LA CONFIANCE, OU COMMENT RASSEMBLER LE TROUPEAU DE CHATS. [3/31] Aussi incroyable que cela puisse paraître, dans un monde férocement individualiste, la confiance pourrait être le socle d’une nouvelle organisation de l’entreprise, voire d’un pays. « La Tribune », en partenariat avec Trust Management Advisors, publie une série d’une trentaine de textes dédiés à la confiance sous ses différentes facettes, sociétale, entrepreneuriale, associant une réflexion de fond et des exemples très concrets issus de cas réels.

Au-delà des revendications et des incidents, la fièvre sociale de la fin de l’année 2018 a jeté une lumière crue sur le délabrement de la relation de confiance entre les Français et leur État. Or, c’est ce lien de confiance fondamental qui permet à notre pays de faire société et d’avancer uni en dépit de l’infinie diversité de ses habitants. Ce modèle, notre modèle, est aujourd’hui à réinventer entièrement. La tâche est immense, le défi tout autant, mais avons-nous le choix ?

La Révolution française a forgé le pacte qui, depuis, soude la nation. En dépit des changements de régimes et de majorités, des guerres, des révolutions et des crises qui ont émaillé ces deux derniers siècles, le modèle jacobin est demeuré l’inaltérable garant de l’unité nationale. Que vous soyez homme ou femme, jeune ou vieux, riche ou pauvre, catholique ou musulman, Normand ou Savoyard, l’État laïc centralisateur ne vous reconnaît qu’une seule qualité : celle de citoyen. Du système scolaire à la sécurité sociale, tout découle de cette impartialité égalisatrice, fondement de la confiance des Français. En France, en cas de coup dur, quand on se sent menacé dans sa sécurité ou dans ses valeurs, c’est vers l’État qu’on se tourne, bien davantage que vers ses voisins ou ses pairs.

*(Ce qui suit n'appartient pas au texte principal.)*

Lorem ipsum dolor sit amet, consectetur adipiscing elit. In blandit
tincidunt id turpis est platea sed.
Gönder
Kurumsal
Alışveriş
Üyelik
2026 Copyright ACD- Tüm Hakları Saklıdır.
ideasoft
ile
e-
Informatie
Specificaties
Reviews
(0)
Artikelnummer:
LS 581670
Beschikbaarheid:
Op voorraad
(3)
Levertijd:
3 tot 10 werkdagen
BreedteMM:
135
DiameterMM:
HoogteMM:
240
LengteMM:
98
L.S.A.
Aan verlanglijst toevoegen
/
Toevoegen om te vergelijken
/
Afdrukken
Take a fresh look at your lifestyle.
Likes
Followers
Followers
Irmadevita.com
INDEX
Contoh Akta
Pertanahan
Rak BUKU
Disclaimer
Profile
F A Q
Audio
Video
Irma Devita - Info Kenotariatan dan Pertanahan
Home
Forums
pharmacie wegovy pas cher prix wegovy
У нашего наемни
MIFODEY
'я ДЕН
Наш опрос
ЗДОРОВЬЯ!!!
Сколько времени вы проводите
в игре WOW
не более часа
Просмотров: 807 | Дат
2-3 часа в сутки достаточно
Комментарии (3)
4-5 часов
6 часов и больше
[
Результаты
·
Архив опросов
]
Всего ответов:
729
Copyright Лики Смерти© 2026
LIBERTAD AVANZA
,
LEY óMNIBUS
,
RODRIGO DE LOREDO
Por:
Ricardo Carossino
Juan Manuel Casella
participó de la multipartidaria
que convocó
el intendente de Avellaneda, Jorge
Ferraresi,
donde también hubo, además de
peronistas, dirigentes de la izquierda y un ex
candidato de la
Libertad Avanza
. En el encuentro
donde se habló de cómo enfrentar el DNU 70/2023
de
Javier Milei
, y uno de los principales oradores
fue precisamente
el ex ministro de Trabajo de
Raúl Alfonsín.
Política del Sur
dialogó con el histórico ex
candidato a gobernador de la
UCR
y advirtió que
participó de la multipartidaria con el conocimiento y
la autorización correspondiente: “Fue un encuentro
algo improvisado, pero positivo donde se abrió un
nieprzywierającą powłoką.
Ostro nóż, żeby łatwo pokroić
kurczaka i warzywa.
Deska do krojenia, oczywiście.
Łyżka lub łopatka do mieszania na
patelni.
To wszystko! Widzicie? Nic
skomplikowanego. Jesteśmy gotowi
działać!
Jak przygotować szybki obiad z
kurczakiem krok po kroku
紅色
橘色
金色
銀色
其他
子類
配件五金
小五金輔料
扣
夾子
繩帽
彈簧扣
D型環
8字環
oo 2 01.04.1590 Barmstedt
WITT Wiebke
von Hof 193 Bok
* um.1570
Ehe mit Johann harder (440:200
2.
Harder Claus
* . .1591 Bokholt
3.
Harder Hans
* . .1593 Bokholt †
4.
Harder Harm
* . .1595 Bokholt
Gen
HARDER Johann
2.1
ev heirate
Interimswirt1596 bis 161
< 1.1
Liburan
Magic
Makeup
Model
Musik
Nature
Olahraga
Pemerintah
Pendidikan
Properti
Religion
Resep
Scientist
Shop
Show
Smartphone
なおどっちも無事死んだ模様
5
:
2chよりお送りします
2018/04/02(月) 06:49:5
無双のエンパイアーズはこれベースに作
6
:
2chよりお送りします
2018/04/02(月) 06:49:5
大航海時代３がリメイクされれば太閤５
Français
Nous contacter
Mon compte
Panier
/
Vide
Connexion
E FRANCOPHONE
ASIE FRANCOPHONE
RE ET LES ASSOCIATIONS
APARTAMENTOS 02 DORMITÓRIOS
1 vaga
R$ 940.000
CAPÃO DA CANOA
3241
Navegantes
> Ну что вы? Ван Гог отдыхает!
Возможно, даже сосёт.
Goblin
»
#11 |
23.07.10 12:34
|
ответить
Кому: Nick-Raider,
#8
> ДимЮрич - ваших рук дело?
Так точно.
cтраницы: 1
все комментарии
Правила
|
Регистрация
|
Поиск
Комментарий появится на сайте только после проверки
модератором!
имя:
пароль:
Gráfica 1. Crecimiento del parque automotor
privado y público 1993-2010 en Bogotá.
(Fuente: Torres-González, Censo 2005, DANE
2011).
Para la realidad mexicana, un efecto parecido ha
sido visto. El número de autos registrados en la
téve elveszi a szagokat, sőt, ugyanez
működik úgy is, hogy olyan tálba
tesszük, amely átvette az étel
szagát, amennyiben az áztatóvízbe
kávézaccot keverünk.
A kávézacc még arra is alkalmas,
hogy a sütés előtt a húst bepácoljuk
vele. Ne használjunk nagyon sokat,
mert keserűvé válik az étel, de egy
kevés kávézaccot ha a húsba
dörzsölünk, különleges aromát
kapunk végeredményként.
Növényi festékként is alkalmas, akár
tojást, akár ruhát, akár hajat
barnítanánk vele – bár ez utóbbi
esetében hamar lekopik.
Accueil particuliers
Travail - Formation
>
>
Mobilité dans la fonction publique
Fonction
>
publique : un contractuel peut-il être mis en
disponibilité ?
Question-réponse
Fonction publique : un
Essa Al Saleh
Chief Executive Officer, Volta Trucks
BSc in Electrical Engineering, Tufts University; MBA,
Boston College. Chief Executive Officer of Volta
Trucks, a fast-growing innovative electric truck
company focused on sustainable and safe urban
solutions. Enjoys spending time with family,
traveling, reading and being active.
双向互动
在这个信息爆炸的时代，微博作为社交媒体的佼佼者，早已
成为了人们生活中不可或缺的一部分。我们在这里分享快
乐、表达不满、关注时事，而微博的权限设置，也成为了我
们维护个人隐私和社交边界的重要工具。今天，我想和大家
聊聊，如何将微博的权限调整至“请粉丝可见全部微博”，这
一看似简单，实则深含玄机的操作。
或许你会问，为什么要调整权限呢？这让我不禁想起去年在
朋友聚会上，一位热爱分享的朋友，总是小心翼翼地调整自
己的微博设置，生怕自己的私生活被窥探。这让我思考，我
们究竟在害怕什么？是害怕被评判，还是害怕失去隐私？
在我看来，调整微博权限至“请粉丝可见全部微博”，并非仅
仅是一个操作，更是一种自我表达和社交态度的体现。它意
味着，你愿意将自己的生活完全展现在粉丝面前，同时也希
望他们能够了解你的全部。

Le modèle français, mal en point

Ce modèle est si profondément inscrit dans leurs gènes que les Français sont surpris, voire choqués, quand ils constatent qu’il peut en aller différemment ailleurs. Aux États-Unis, par exemple, le gouvernement fédéral est regardé avec circonspection et souvent considéré davantage comme un problème que comme une solution. En dernier recours, pour le citoyen américain, les garants de sa liberté – valeur suprême -, ce sont, comme au temps du Far West, son colt, son cheval (ou sa voiture) et le voisin sur lequel il peut compter. Plus près de nous, les Pays-Bas ont une autre culture encore, issue de leur double combat originel contre la mer et la couronne espagnole. La solidarité s’y exerce de façon ascendante, du voisinage jusqu’à l’État, qui n’en est le dernier maillon que par une regrettable nécessité.

Le modèle français n’est donc ni unique ni irremplaçable, mais il est mal en point. L’architecture jacobine, qui avait résisté à tout, vacille désormais sous les vents contraires de l’individualisme contemporain. Alors que son autorité est de plus en plus contestée, l’État centralisé peine à justifier sa légitimité. Nécessairement opaque et lent dans son fonctionnement, il ne peut répondre aux nouvelles exigences de transparence et d’immédiateté. Il n’est pas non plus configuré pour le dialogue local et les réponses rapides qu’impose dorénavant le primat de l’émotion. Enfin, fragmenté et incertain, le travail n’offre plus le lien de confiance immédiat qu’il était devenu à la suite du délitement des piliers identitaires traditionnels, religion, famille et village.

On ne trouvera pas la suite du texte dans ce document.